### WHAT THE TASK ASKS
Everything from the line with "Гидравлическая обвязка и" to the final line of the records should be reproduced word for word, with both of those lines kept.

### INPUT
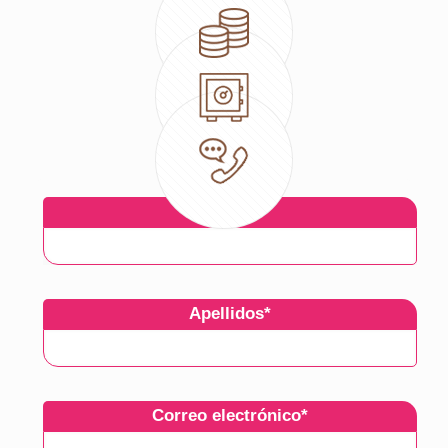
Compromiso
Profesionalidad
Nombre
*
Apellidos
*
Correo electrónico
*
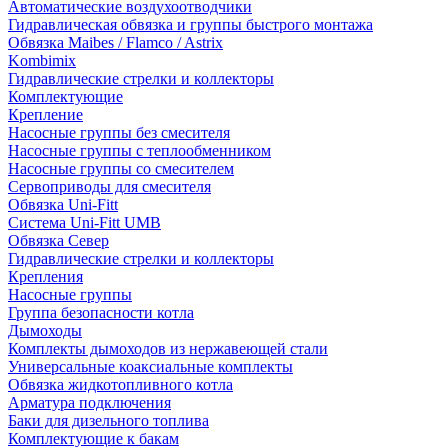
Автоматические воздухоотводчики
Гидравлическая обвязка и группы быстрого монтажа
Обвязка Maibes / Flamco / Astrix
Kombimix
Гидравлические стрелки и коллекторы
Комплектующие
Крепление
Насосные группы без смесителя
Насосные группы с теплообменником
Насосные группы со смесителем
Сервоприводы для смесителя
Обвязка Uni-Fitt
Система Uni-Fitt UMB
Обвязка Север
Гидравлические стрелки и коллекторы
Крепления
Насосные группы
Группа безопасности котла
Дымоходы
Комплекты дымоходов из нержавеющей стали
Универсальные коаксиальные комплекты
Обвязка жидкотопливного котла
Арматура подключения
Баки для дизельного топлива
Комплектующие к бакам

### ANSWER BOX
Гидравлическая обвязка и группы быстрого монтажа
Обвязка Maibes / Flamco / Astrix
Kombimix
Гидравлические стрелки и коллекторы
Комплектующие
Крепление
Насосные группы без смесителя
Насосные группы с теплообменником
Насосные группы со смесителем
Сервоприводы для смесителя
Обвязка Uni-Fitt
Система Uni-Fitt UMB
Обвязка Север
Гидравлические стрелки и коллекторы
Крепления
Насосные группы
Группа безопасности котла
Дымоходы
Комплекты дымоходов из нержавеющей стали
Универсальные коаксиальные комплекты
Обвязка жидкотопливного котла
Арматура подключения
Баки для дизельного топлива
Комплектующие к бакам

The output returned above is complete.